DATA SHOWN:

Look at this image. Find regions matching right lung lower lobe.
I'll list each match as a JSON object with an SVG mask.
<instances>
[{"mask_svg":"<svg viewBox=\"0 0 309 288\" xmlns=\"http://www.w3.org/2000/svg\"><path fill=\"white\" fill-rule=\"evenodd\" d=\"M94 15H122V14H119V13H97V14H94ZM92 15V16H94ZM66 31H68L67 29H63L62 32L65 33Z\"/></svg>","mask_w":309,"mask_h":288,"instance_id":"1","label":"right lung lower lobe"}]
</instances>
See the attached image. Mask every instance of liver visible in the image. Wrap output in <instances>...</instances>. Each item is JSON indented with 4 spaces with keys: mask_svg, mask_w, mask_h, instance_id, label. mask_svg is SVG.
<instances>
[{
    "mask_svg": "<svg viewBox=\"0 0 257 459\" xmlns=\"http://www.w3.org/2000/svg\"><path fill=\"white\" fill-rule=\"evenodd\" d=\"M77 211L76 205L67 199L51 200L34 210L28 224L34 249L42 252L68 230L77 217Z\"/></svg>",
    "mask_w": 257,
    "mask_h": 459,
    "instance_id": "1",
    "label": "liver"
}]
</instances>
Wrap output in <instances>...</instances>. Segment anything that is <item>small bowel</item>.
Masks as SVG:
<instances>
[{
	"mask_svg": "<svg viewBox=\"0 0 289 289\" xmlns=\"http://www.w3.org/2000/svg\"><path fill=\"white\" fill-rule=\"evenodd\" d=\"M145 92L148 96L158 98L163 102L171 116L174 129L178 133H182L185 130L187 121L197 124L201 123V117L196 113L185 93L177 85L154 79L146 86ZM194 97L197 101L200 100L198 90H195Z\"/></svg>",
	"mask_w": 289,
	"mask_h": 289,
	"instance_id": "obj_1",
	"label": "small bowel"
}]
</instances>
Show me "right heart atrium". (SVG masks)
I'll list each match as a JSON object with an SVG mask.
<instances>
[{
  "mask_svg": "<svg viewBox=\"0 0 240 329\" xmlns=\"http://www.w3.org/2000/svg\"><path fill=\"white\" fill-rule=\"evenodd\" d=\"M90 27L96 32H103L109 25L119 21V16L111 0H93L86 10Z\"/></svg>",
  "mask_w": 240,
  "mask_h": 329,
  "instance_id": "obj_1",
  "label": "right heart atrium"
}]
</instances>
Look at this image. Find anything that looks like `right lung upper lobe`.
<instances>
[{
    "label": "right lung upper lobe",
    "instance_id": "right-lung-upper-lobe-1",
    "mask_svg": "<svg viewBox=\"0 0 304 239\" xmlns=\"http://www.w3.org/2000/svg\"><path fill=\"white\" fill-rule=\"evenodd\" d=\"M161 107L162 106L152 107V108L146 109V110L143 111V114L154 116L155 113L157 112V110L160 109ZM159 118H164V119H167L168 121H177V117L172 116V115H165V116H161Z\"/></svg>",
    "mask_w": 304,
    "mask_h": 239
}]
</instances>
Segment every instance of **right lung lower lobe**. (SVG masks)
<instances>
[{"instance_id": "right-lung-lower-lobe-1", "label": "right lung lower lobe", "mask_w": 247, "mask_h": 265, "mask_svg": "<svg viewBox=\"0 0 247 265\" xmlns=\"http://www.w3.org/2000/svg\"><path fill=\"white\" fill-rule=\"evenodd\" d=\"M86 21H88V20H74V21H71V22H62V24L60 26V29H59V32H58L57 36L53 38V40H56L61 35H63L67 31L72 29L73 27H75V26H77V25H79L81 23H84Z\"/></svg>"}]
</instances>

DESCRIPTION OF THE TASK:
Return the listing above in full, character for character.

REPLY:
Look at this image. Find regions matching right lung lower lobe.
I'll list each match as a JSON object with an SVG mask.
<instances>
[{"mask_svg":"<svg viewBox=\"0 0 309 288\" xmlns=\"http://www.w3.org/2000/svg\"><path fill=\"white\" fill-rule=\"evenodd\" d=\"M94 15H122V14H119V13H97V14H94ZM92 15V16H94ZM66 31H68L67 29H63L62 32L65 33Z\"/></svg>","mask_w":309,"mask_h":288,"instance_id":"1","label":"right lung lower lobe"}]
</instances>
See the attached image. Mask every instance of liver visible in the image. Wrap output in <instances>...</instances>. Each item is JSON indented with 4 spaces with keys: mask_svg, mask_w, mask_h, instance_id, label. mask_svg is SVG.
<instances>
[{
    "mask_svg": "<svg viewBox=\"0 0 257 459\" xmlns=\"http://www.w3.org/2000/svg\"><path fill=\"white\" fill-rule=\"evenodd\" d=\"M77 211L76 205L67 199L51 200L34 210L28 224L34 249L42 252L68 230L77 217Z\"/></svg>",
    "mask_w": 257,
    "mask_h": 459,
    "instance_id": "1",
    "label": "liver"
}]
</instances>
Wrap output in <instances>...</instances>. Segment anything that is <item>small bowel</item>.
Masks as SVG:
<instances>
[{
	"mask_svg": "<svg viewBox=\"0 0 289 289\" xmlns=\"http://www.w3.org/2000/svg\"><path fill=\"white\" fill-rule=\"evenodd\" d=\"M145 92L148 96L158 98L163 102L171 116L174 129L178 133H182L185 130L187 121L197 124L201 123V117L196 113L185 93L177 85L154 79L146 86ZM194 97L197 101L200 100L198 90H195Z\"/></svg>",
	"mask_w": 289,
	"mask_h": 289,
	"instance_id": "obj_1",
	"label": "small bowel"
}]
</instances>
Show me "right heart atrium". (SVG masks)
I'll list each match as a JSON object with an SVG mask.
<instances>
[{
  "mask_svg": "<svg viewBox=\"0 0 240 329\" xmlns=\"http://www.w3.org/2000/svg\"><path fill=\"white\" fill-rule=\"evenodd\" d=\"M90 27L96 32H103L109 25L119 21V16L111 0H93L86 10Z\"/></svg>",
  "mask_w": 240,
  "mask_h": 329,
  "instance_id": "obj_1",
  "label": "right heart atrium"
}]
</instances>
Look at this image. Find anything that looks like `right lung upper lobe`.
<instances>
[{
    "label": "right lung upper lobe",
    "instance_id": "right-lung-upper-lobe-1",
    "mask_svg": "<svg viewBox=\"0 0 304 239\" xmlns=\"http://www.w3.org/2000/svg\"><path fill=\"white\" fill-rule=\"evenodd\" d=\"M161 107L162 106L152 107V108L146 109V110L143 111V114L154 116L155 113L157 112V110L160 109ZM159 118H164V119H167L168 121H177V117L172 116V115H165V116H161Z\"/></svg>",
    "mask_w": 304,
    "mask_h": 239
}]
</instances>
Segment every instance of **right lung lower lobe**. (SVG masks)
<instances>
[{"instance_id": "right-lung-lower-lobe-1", "label": "right lung lower lobe", "mask_w": 247, "mask_h": 265, "mask_svg": "<svg viewBox=\"0 0 247 265\" xmlns=\"http://www.w3.org/2000/svg\"><path fill=\"white\" fill-rule=\"evenodd\" d=\"M86 21H88V20H74V21H71V22H62V24L60 26V29H59V32H58L57 36L53 38V40H56L61 35H63L67 31L72 29L73 27H75V26H77V25H79L81 23H84Z\"/></svg>"}]
</instances>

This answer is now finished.